From Casetext: Smarter Legal Research

Genevagem S.A. v. M&B Ltd.

SUPREME COURT OF THE STATE OF NEW YORK COUNTY OF NEW YORK: COMMERCIAL DIVISION PART 49
May 4, 2020
2020 N.Y. Slip Op. 31434 (N.Y. Sup. Ct. 2020)

Opinion

Index No. 654225/2019

05-04-2020

SWISSGEM S.A. and GENEVAGEM S.A., Plaintiffs, v. M&B LIMITED, Defendant.


NYSCEF DOC. NO. 26

DECISION AND ORDER

Motion Sequence No: 001

O. PETER SHERWOOD, J. :

In motion sequence 001, defendant M&B Limited ("M&B" or "defendant") moves to dismiss the complaint. For the following reasons, the motion is granted on grounds of forum non conveniens and plaintiffs' complaint is conditionally dismissed.

I. BACKGROUND

As this is a motion to dismiss, the following facts are taken from the complaint. Plaintiffs Swissgem S.A. and GENEVAGEM S.A. ("plaintiffs") are affiliated foreign diamond corporations. Defendant M&B Limited is a Hong Kong entity. On September 28, 2018, 24 round brilliant diamonds with an approximate valuation of $18 million were stolen from plaintiffs in Geneva, Switzerland (the "theft") (Compl. ¶ 5 [NYSCEF Doc. No. 1]). Plaintiffs reported the theft to the Swiss Police and a police report was filed on October 4, 2018 (id. ¶ 6). Plaintiffs also notified the Gemological Institute of America, Inc. ("GIA") regarding the theft of the diamonds, providing the GIA with a list of the stolen diamonds together with each diamond's corresponding GIA grading report number, and advising them that the thieves might try to re-cut the diamonds into smaller diamonds and resubmit them to GIA for grading (id. ¶¶ 7-8). Plaintiffs and the Swiss Police Judicial Prosecutor's office requested that GIA flag these diamonds as stolen and alert plaintiffs in the event of resubmission (id.).

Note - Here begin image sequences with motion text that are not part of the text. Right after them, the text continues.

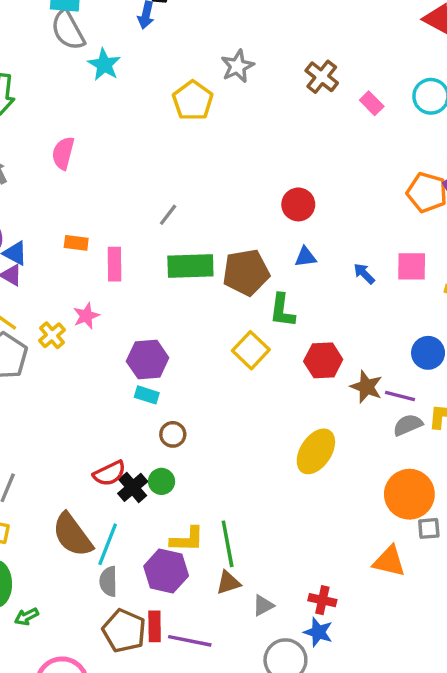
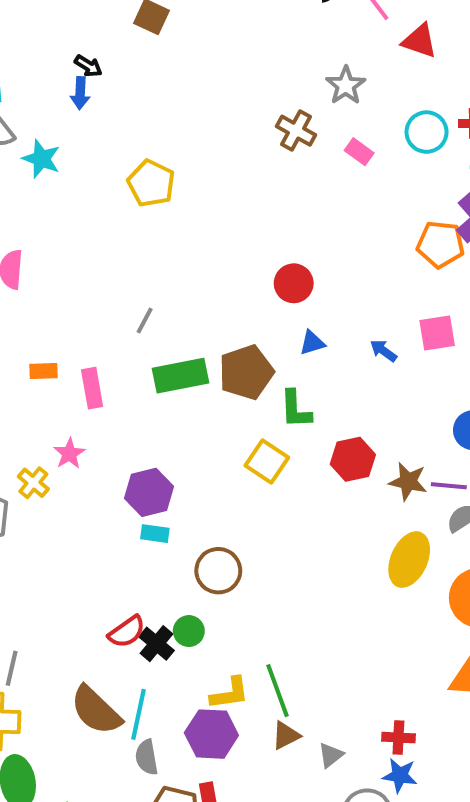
gray star: (238, 66) -> (346, 85), moved
brown circle: (173, 434) -> (218, 571), moved, size x1.5
yellow ellipse: (316, 451) -> (409, 560), moved

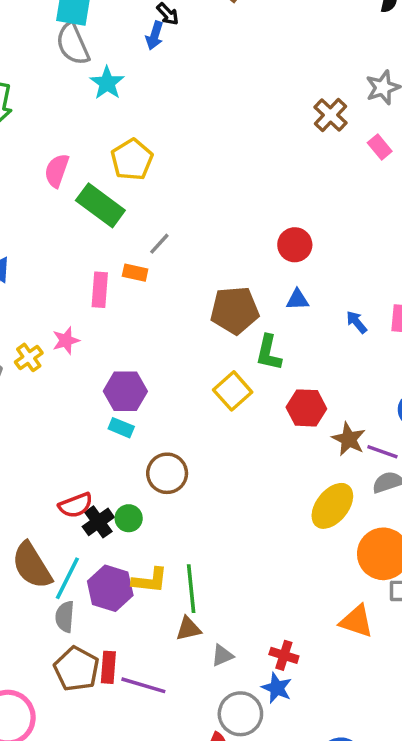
yellow pentagon: (151, 183) -> (132, 160), moved
orange rectangle: (44, 371) -> (135, 273), moved
green rectangle: (180, 376) -> (100, 205), moved, turned 33
purple hexagon: (211, 734) -> (110, 588), moved

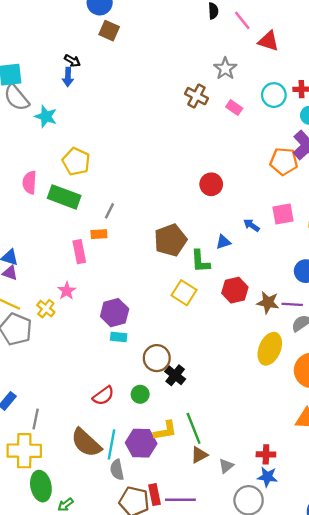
red circle: (295, 245) -> (211, 184), moved
blue triangle: (297, 300) -> (223, 242), moved
black cross: (98, 522) -> (175, 375), moved

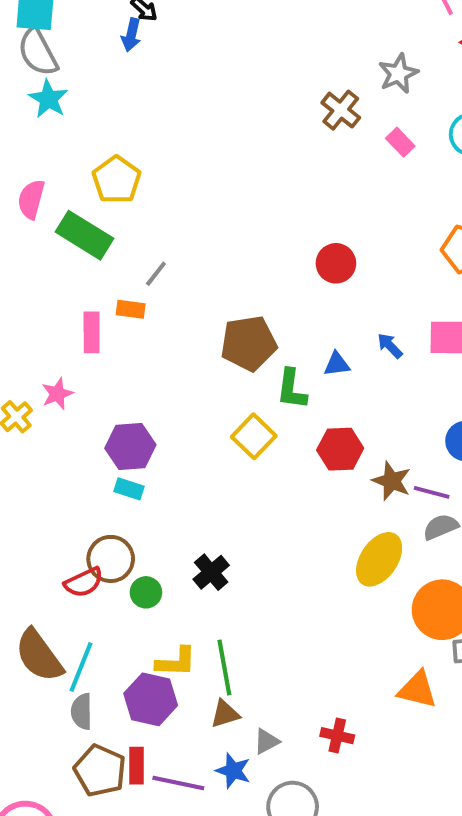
cyan star: (46, 116) -> (48, 99), moved
brown circle: (157, 358) -> (111, 559), moved
purple hexagon: (141, 443) -> (151, 699), moved
blue star: (267, 477) -> (233, 771), moved

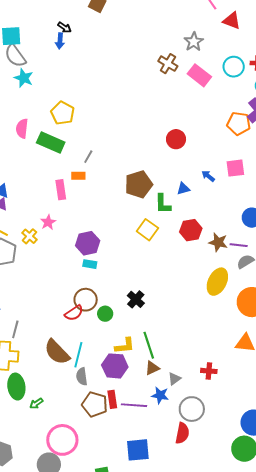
pink rectangle: (400, 142) -> (199, 75), size x1.6

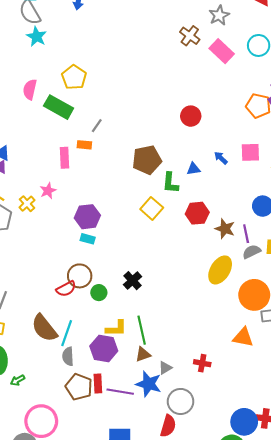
purple line: (239, 245) -> (246, 234), turned 66
blue star: (160, 395) -> (149, 384), size x1.4

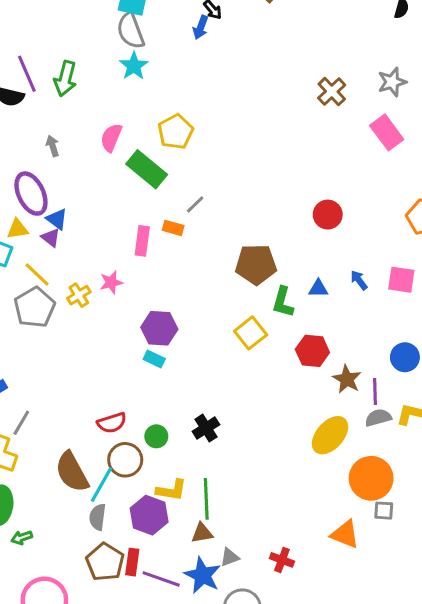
brown cross: (190, 36) -> (332, 92), moved
brown circle: (80, 276) -> (125, 460), moved

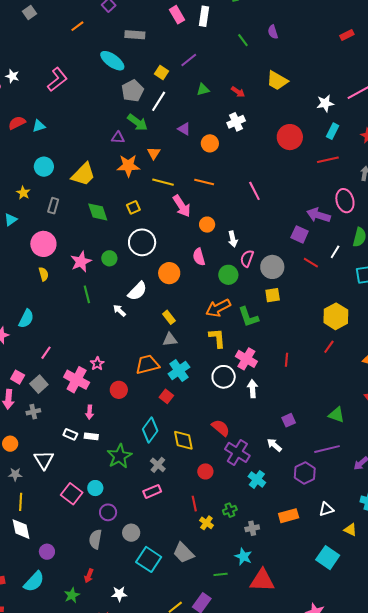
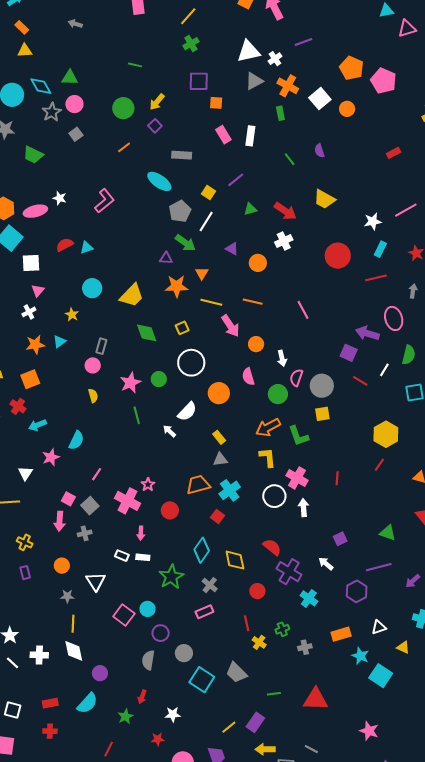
red arrow: (238, 92) -> (285, 211), size x1.6
gray rectangle: (53, 206) -> (101, 346), moved
pink circle: (43, 244) -> (93, 365), size x0.6
cyan star: (243, 557) -> (360, 656), moved

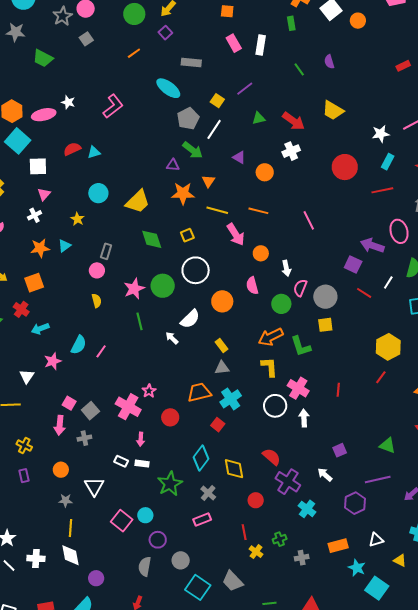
green circle: (159, 379) -> (163, 286), size x1.5
pink line: (97, 474) -> (101, 351), moved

One of the stolen diamonds was a 21.14 carat round brilliant cut diamond with a Grading Report from GIA under Certificate Report No. 5182121395 (the "Diamond") (id. ¶ 9). Prior to the theft, plaintiffs had submitted the Diamond to the GIA for analysis, grading and certification and a report was issued on January 19, 2017 (id. ¶¶ 13-14). At some point after the theft, the Diamond was recut and reconstituted as a 20.33 carat round brilliant cut diamond which was subsequently obtained by defendant M&B Limited and, in April 2019, the Diamond was submitted to GIA for analysis (id. ¶¶ 17-18). GIA's analysis revealed that the stone submitted by M&B was the same Diamond stolen from plaintiffs (id. ¶ 19). In April 2019, GIA informed plaintiffs M&B had submitted the Diamond (id. ¶ 20). Plaintiffs have since demanded return of the Diamond which M&B has denied (id. ¶ 21). GIA has secured the Diamond at its laboratory in New York pending resolution of the ownership claims (id. ¶ 22).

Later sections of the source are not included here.